The challenge of Day 19, by Dan Andrews: Trusting intuition and making decisions based on it is the most important activity of the creative artist and entrepreneur. [If you are facing (and fearing) a difficult life decision, ask yourself these three questions:]
Intuition. I love that word. In Wikipedia you find this explanation: “The word ‘intuition’ comes from the Latin word ‘intueri’, which is often roughly translated as meaning ‘to look inside’’ or ‘to contemplate’.” To me it means to stay present to what resides inside you and listen with your heart and not your ears. That ‘voice’ is true more often than not. And yet, we tend to not hear it at all. The voice of Ego has a much stronger high-pitched voice and easily drowns our intuitive one.
Question One: “What are the costs of inaction?”
It depends. Sometimes the best action to take is to not do anything. Just to be still and be brave enough to wait. I have certainly done me share of outrunning myself through action, action and action. But I think I am more equipped today to ask myself better questions, listen to what my heart has to say and have more guts to not always try to “fix” whatever I perceive is broken. So how do I discern if I have to act or not? My spiritual mentor helped me with framing a question; “If I walk away from this, will I walk away sad in my heart?” And it has helped me. Whenever I want to act on or turn away from something I ask myself that and the answers are so intuitively correct I have begun to listen them. It’s the most important voice I have. One of the most life changing acts I have done, was to surrender to inaction. I ‘sat’ myself down on an inner stone within myself and waited for my soul to catch up and start to speak to me.That’s been going on for several years now but I am up and walking again so to say. Another life changing act was to act and sign up for this #trust30 challenge. I did it without examination, or trying to find the flaws, or think of the possibility of failure or humiliation, I just put myself in the hands of the unknown and in hind sight I can say that had I not, I would very likely still be in agony of the unexpressed creativity and yearnings in me that needs to see the day of light.

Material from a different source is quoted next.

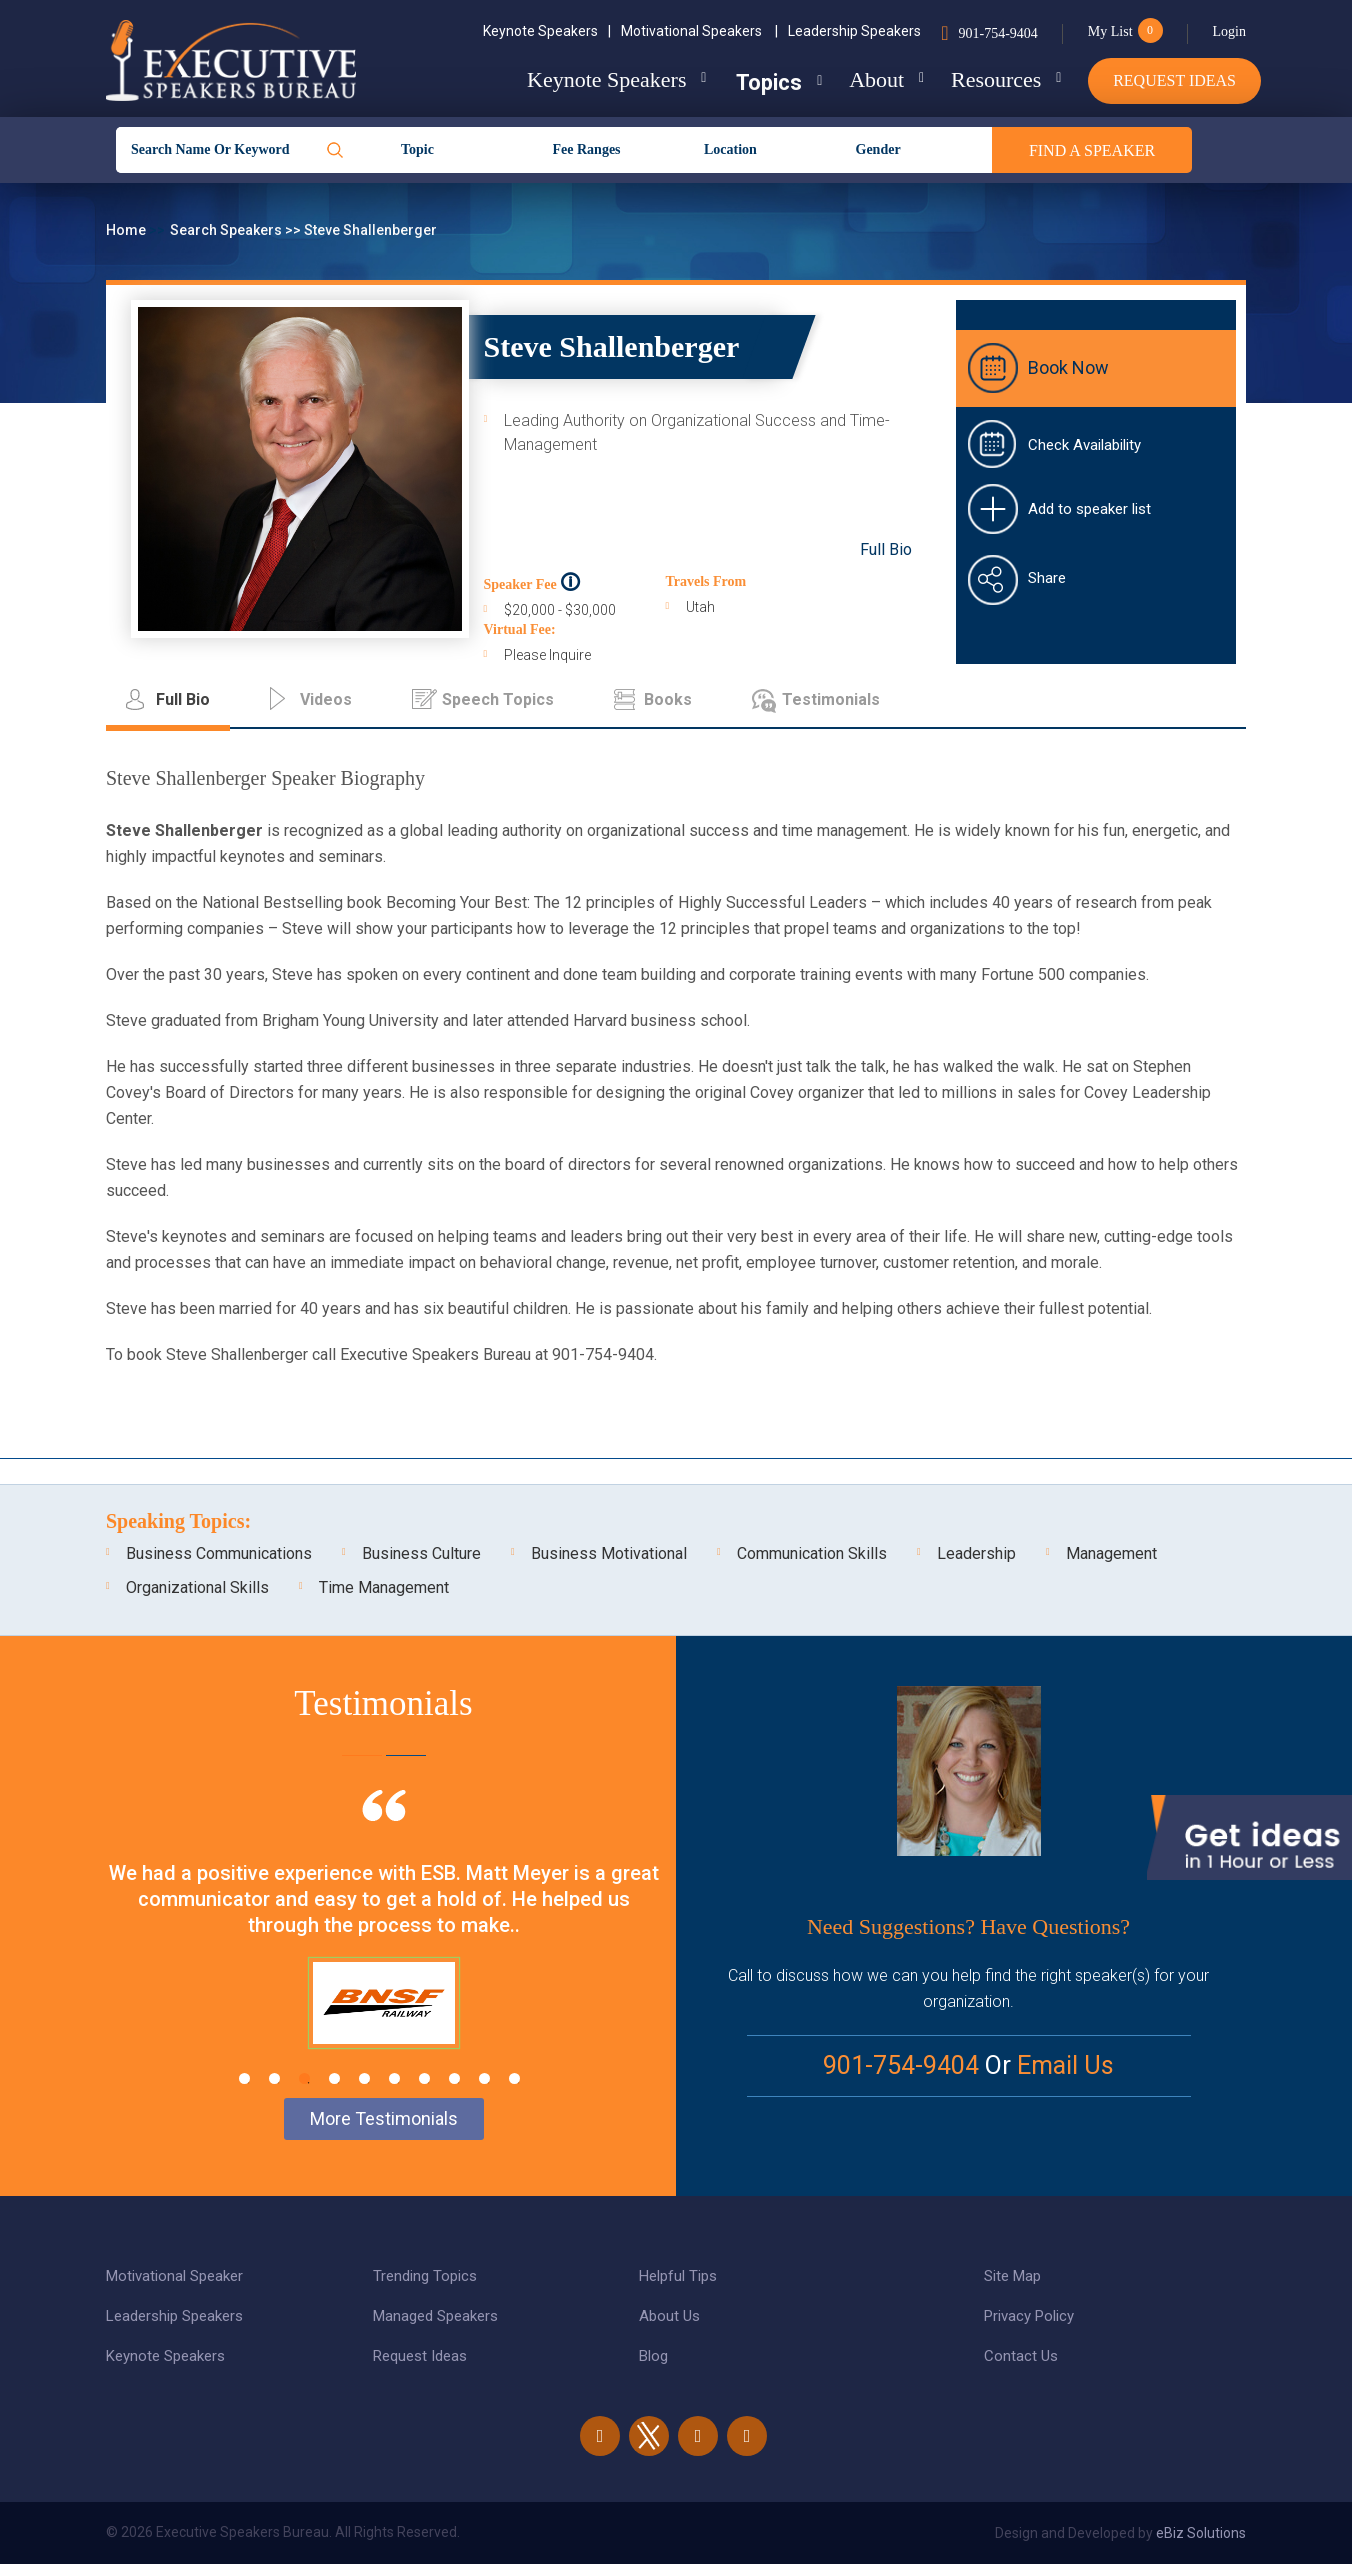 The height and width of the screenshot is (2564, 1352). I want to click on Management, so click(1111, 1553).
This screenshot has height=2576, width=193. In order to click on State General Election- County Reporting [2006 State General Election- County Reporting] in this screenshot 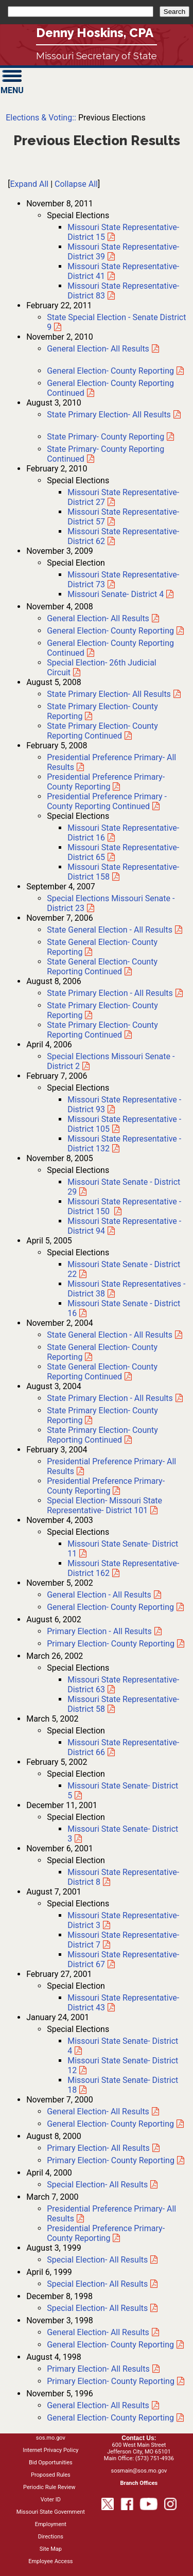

Question Two: “What kind of person do I want to be?”
Congruent. I want to be a congruent person. I want to mean what I say and say what I mean. I think it’s much harder than I think, due to all the lies I am capable of telling myself. It’s not about to never being afraid, that’s one hell of utopia. I will be afraid. That’s okay and necessary. Fear can be a very good teacher, guide and an intuitive poke showing you that you need to get clear about yourself. Fear can absolutely be crippling too. I have experienced it, as most of us have one way or another. But Steven Pressfield says: (I know I have quoted this as comments to some of my #trust30 friends before) “ We all live two lives. The one we live and the unlived life within. In between lies Resistance.” I find that brilliantly put. And the resistance could take the form of fear. But to be congruent is to be whole, integrated and true to what’s me. Yes, of course I want to be loving, compassionate, brave, tremendously creative, to be of service to others and healthy in mind, body and soul. But to be that I have to be fully congruent and that takes deep soul-searching and is a life long commitment.
Question Three: “In the event of failure, could I generate an alternative positive outcome?”

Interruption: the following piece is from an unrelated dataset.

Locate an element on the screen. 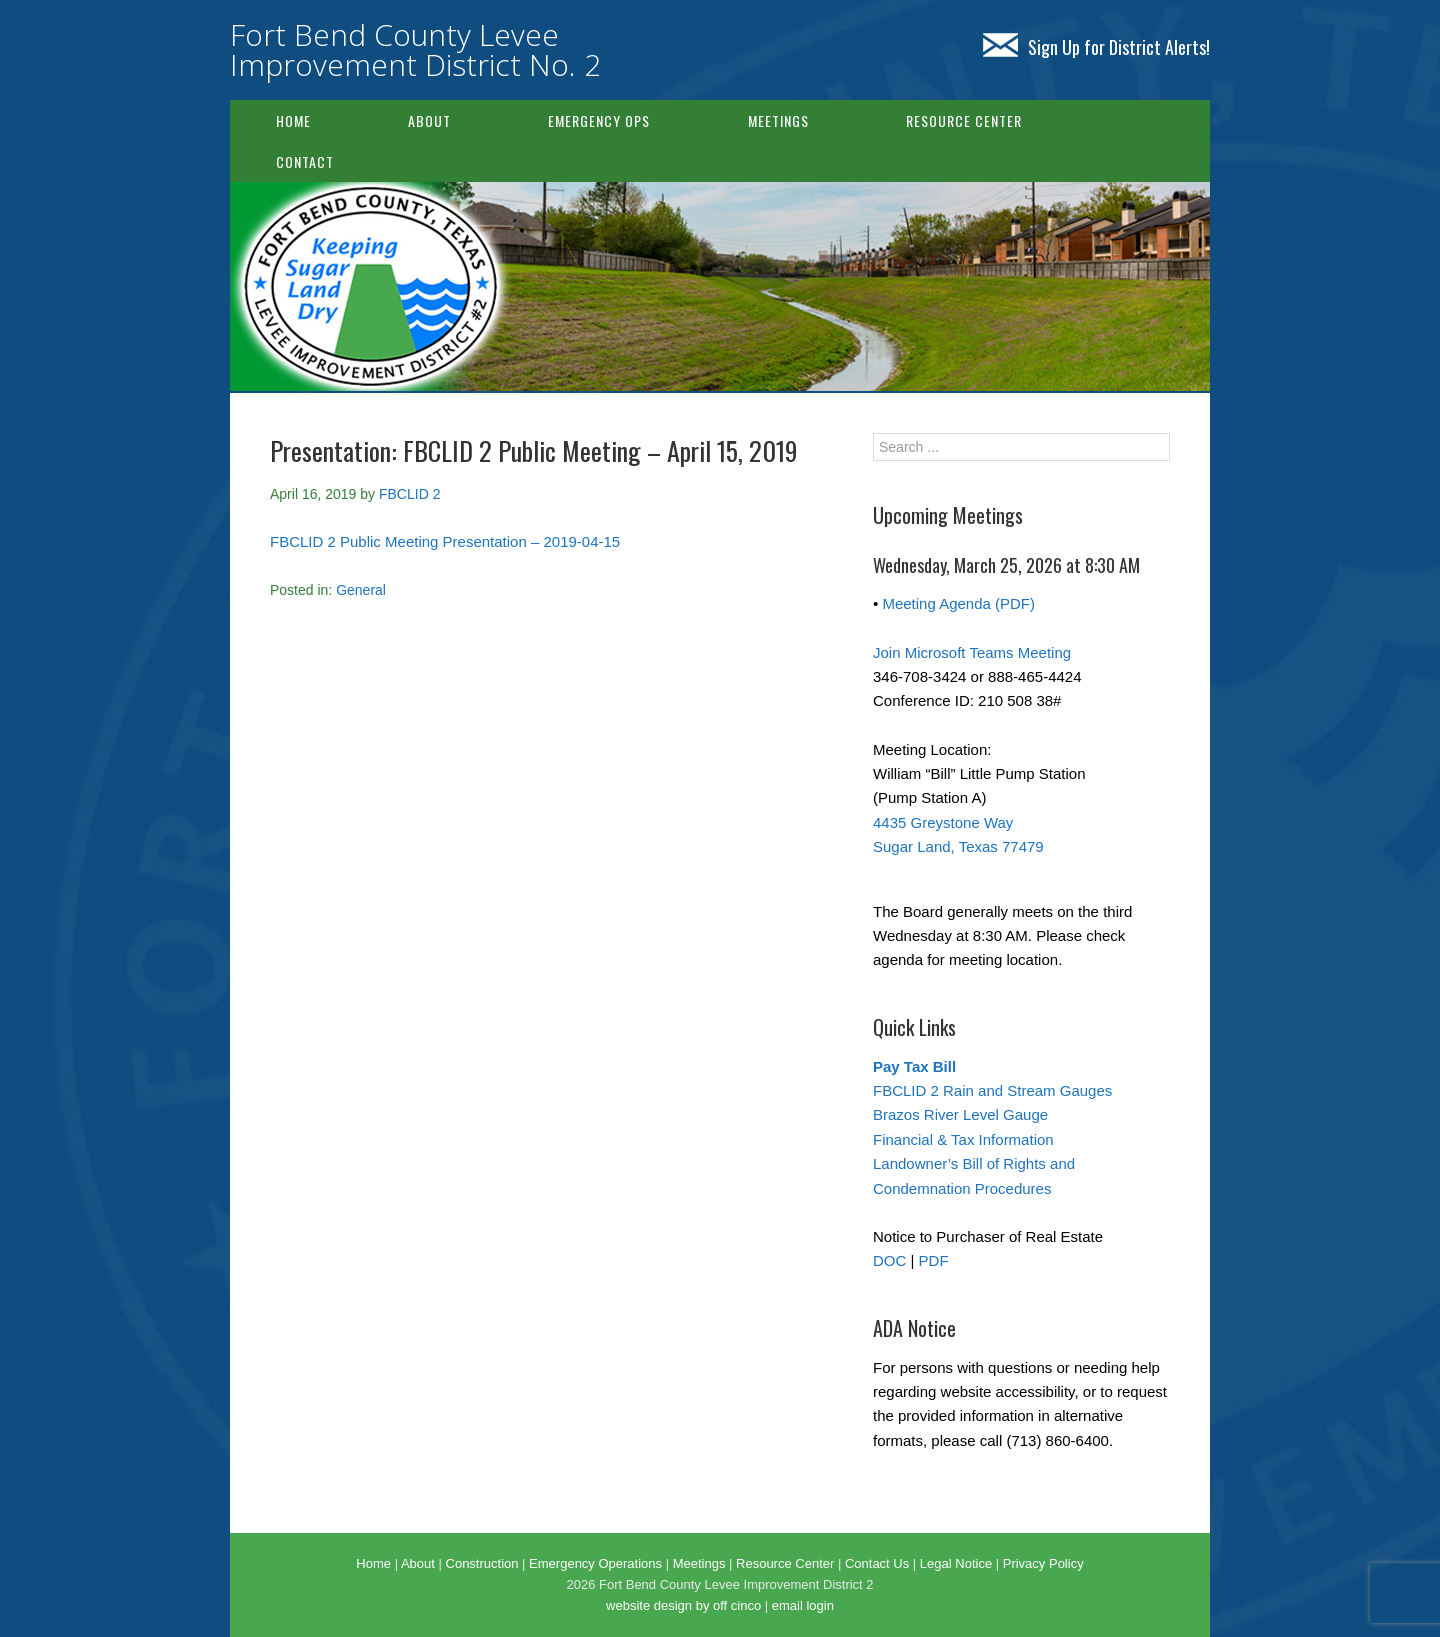  Resource Center is located at coordinates (964, 120).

Absolutely. When bad, hard, outrageously challenging things happen it might very hard to look at the situation through the lens of positivity and graciously embrace the lesson. As I look back on my life and my decisions I am more likely able to do that. I have had my hard knock experiences; bankruptcy, dark night of my soul, threats of violent nature, dealing with a tumour in my breast (which turned out benign, thank god), humiliation, disappointments and the list continues. But even if I won’t remember in a specific moment that I am going through a lesson, because I am busy experience it, I am a firm believer of that there aren’t really mistakes in life, only lessons. And I will continue to believe so, even if there will be days I’ll question what I just wrote.

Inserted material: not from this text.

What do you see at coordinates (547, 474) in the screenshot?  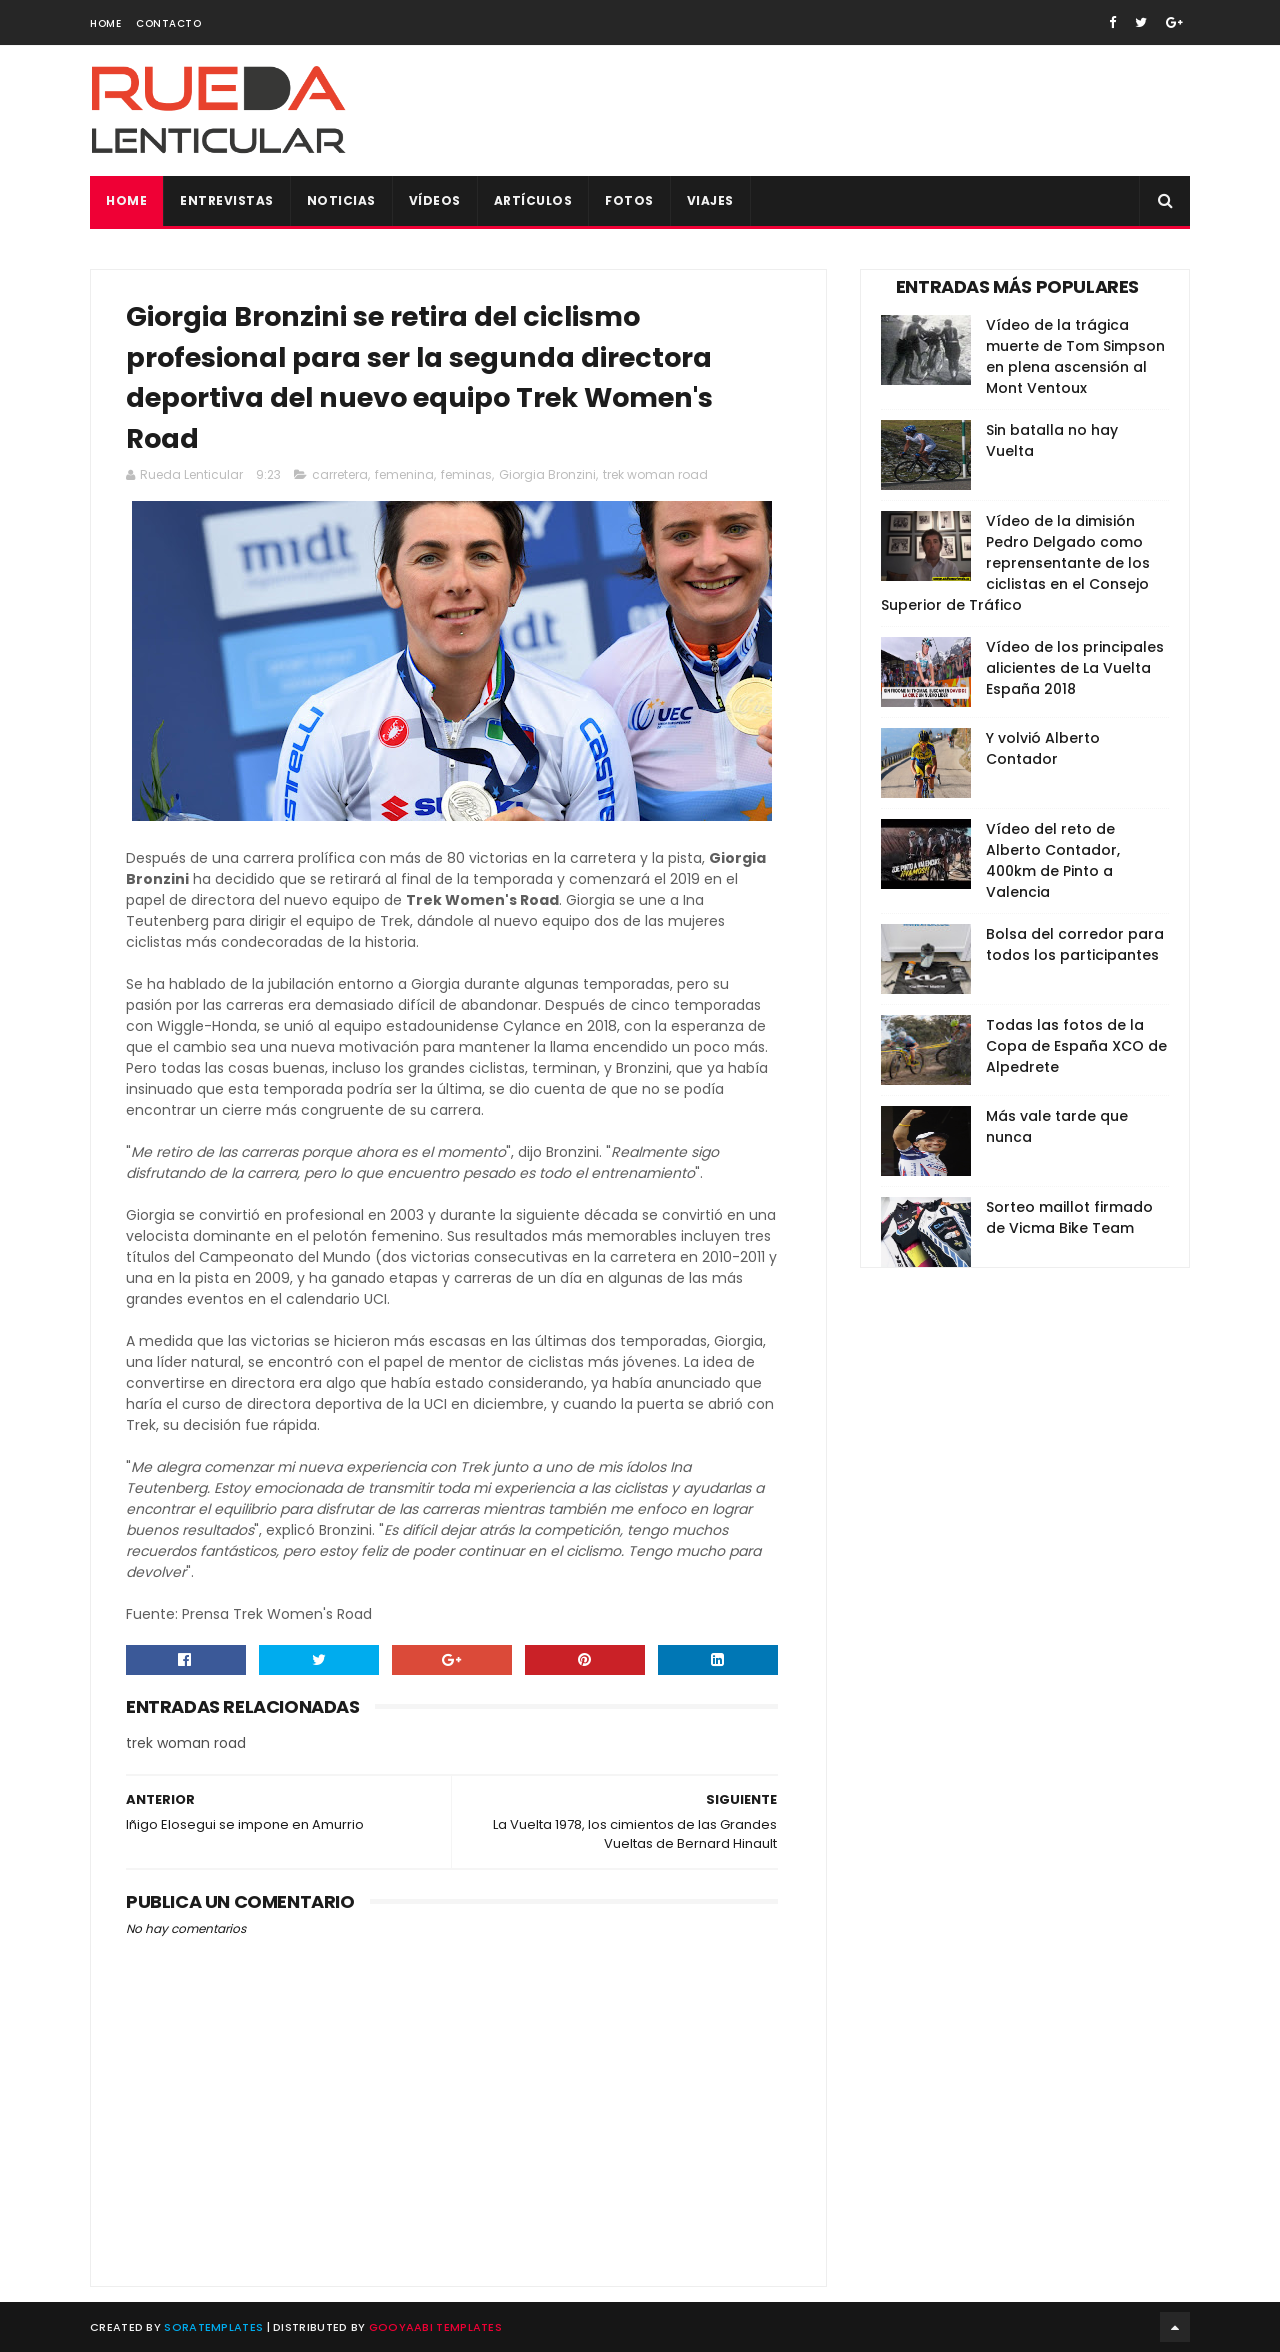 I see `Giorgia Bronzini` at bounding box center [547, 474].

And to end this prompt I just want to say that I think we face fear much more than we give ourselves credit for; we pick up the phone and make that uncomfortable call, we walk on to a stage even if we want turn around and run, we say our opinion in an business meeting fearing we will be rejected. We confront our fears often, maybe in small versions, but still. It’s when it takes you hostage it becomes dangerous to your soul, when it keeps you in the loop of spiritual scarcity . Fear is part of the human equation, and sometimes is sounds like we shouldnt have fear, that’s somehow bad to experience fear. It’s not as long as we can look at it as intuitive guidance and not something to fear.
So don’t fear the reaper. Fear it’s just growth coming to get you.